Last week Oculus unveiled Mission: ISS, a free VR simulation of the International Space Station for the Oculus Rift, produced with the help of NASA and the Canadian and European space agencies.
That’s great news, with just a couple of caveats.
This is the most detailed, realistic space-related VR experience produced to date, and it should be. Magnopus, the Los Angeles-based company that created the app, had the full cooperation of NASA, including astronauts who suggested small touches based on their own knowledge of the station.
The designers started with the same DOUG graphics software that NASA’s VR Lab uses to create the simulations used for astronaut training. Then, says Ben Grossmann of Magnopus, “We added a lot more detail…and removed some engineering data that wasn’t relevant to the consumer experience.
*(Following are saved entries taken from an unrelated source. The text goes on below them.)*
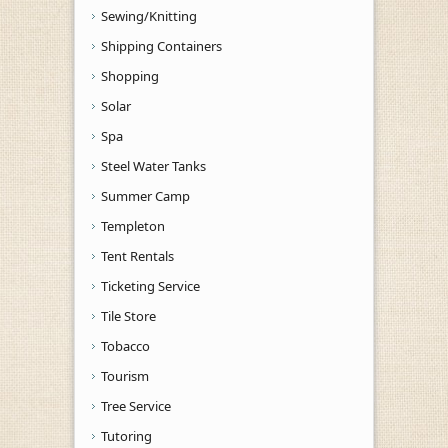
Sewing/Knitting
Shipping Containers
Shopping
Solar
Spa
Steel Water Tanks
Summer Camp
Templeton
Tent Rentals
Ticketing Service
Tile Store
Tobacco
Tourism
Tree Service
Tutoring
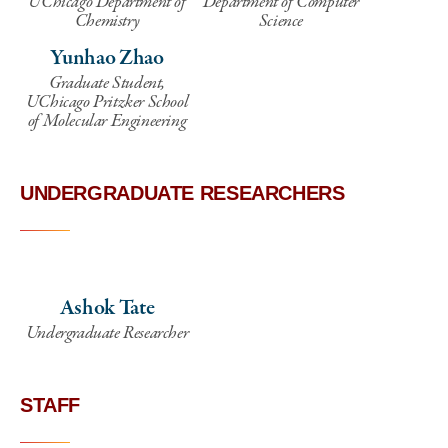
UChicago Department of
Department of Computer
Chemistry
Science
Yunhao Zhao
Graduate Student,
UChicago Pritzker School
of Molecular Engineering
UNDERGRADUATE RESEARCHERS
Ashok Tate
Undergraduate Researcher
STAFF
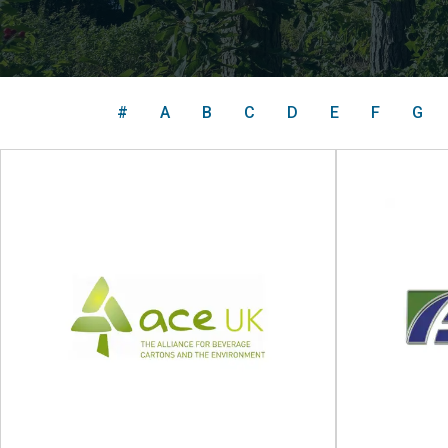
#
A
B
C
D
E
F
G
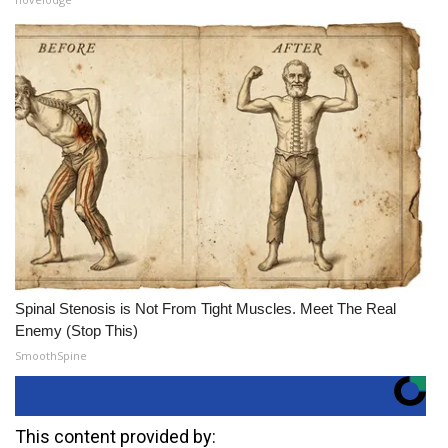
Spinal Stenosis is Not From Tight Muscles. Meet The Real
Enemy (Stop This)
SmoothSpine
This content provided by:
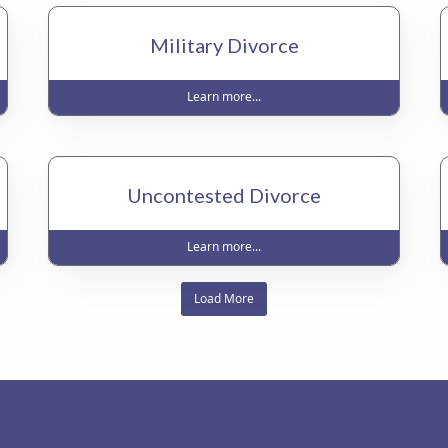
Military Divorce
Learn more...
Uncontested Divorce
Learn more...
Load More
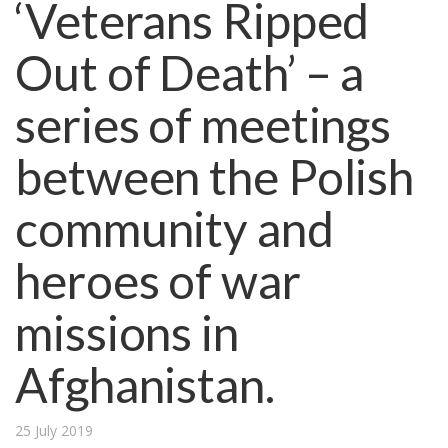
‘Veterans Ripped
Out of Death’ – a
series of meetings
between the Polish
community and
heroes of war
missions in
Afghanistan.
25 July 2019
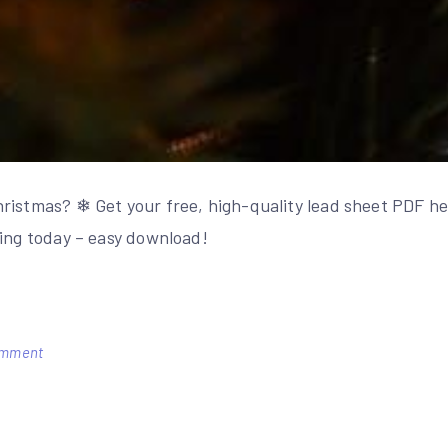
ristmas? ❄ Get your free, high-quality lead sheet PDF her
ying today – easy download!
on
omment
white
christmas
lead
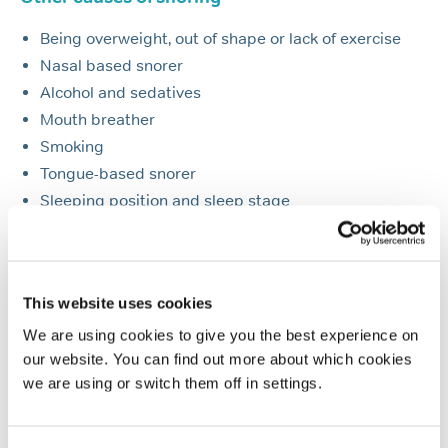
Being overweight, out of shape or lack of exercise
Nasal based snorer
Alcohol and sedatives
Mouth breather
Smoking
Tongue-based snorer
Sleeping position and sleep stage
Multifactorial snorer
Allergies and hay fever
Pregnancy
This website uses cookies
Nasal stuffiness
We are using cookies to give you the best experience on
The Menopause
our website. You can find out more about which cookies
ADHD and snoring
we are using or switch them off in settings.
Take our sleep tests today for a diagnosis and
treatment plan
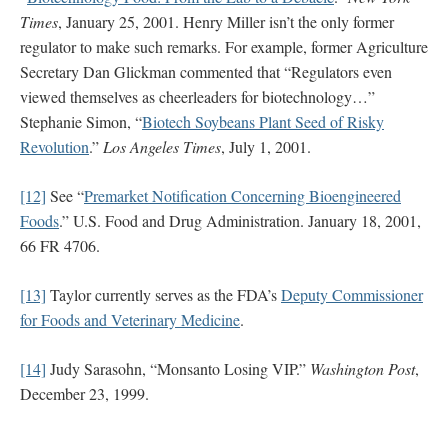
Times
, January 25, 2001. Henry Miller isn’t the only former
regulator to make such remarks. For example, former Agriculture
Secretary Dan Glickman commented that “Regulators even
viewed themselves as cheerleaders for biotechnology…”
Stephanie Simon, “
Biotech Soybeans Plant Seed of Risky
Revolution
.”
Los Angeles Times
, July 1, 2001.
[12]
See “
Premarket Notification Concerning Bioengineered
Foods
.” U.S. Food and Drug Administration. January 18, 2001,
66 FR 4706.
[13]
Taylor currently serves as the FDA’s
Deputy Commissioner
for Foods and Veterinary Medicine
.
[14]
Judy Sarasohn, “Monsanto Losing VIP.”
Washington Post
,
December 23, 1999.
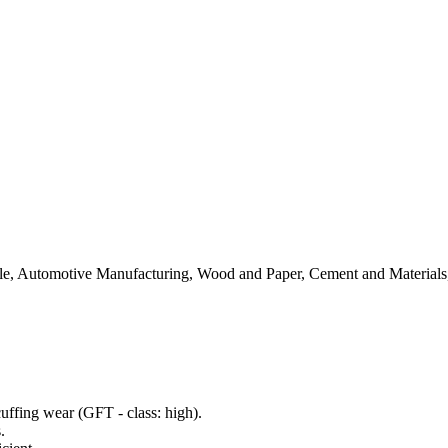
tile, Automotive Manufacturing, Wood and Paper, Cement and Materials
uffing wear (GFT - class: high).
.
We also spent quite a bit of time expanding on the ‘lived in’ nature of things.”
The visuals are high-fidelity computer renderings of the station interior and exterior, not photos—at least for now. “We already have actual 360º imagery of all the locations in the station ready to go,” says Grossmann, but all the licensing agreements weren’t done in time for this initial release. “As soon as we’re cleared to use that content, we flip a switch and it’s all there,” he says.
The imagery they’ll use was taken with existing HD cameras on the station (rather than 360° cameras), which required extra work. The scenes were “shot section-by-section and stitched into a 360° back at Magnopus,” says Grossmann.
Future releases of Mission: ISS will include live screens, Grossmann says. “The ambition that we’re working towards is being able to have a live 360º video stream from the station incorporated in the experience.” Live Earth imagery pulled from satellites in real time are also part of the plan.
The producers hope to release a version of the experience for Gear VR, he says, but that depends in part on how the Rift version (which uses both the Rift headset and Oculus Touch for hand movements) is received.
It would be a shame if Mission: ISS ends with the Rift version, because that would greatly limit the number of people who get to see it. Google Cardboard users number in the tens of millions, and Samsung reports that 5 million of its ($50 to $100) Gear VR headsets have sold. In comparison, only about 400,000 people have bought the much more expensive Oculus Rift.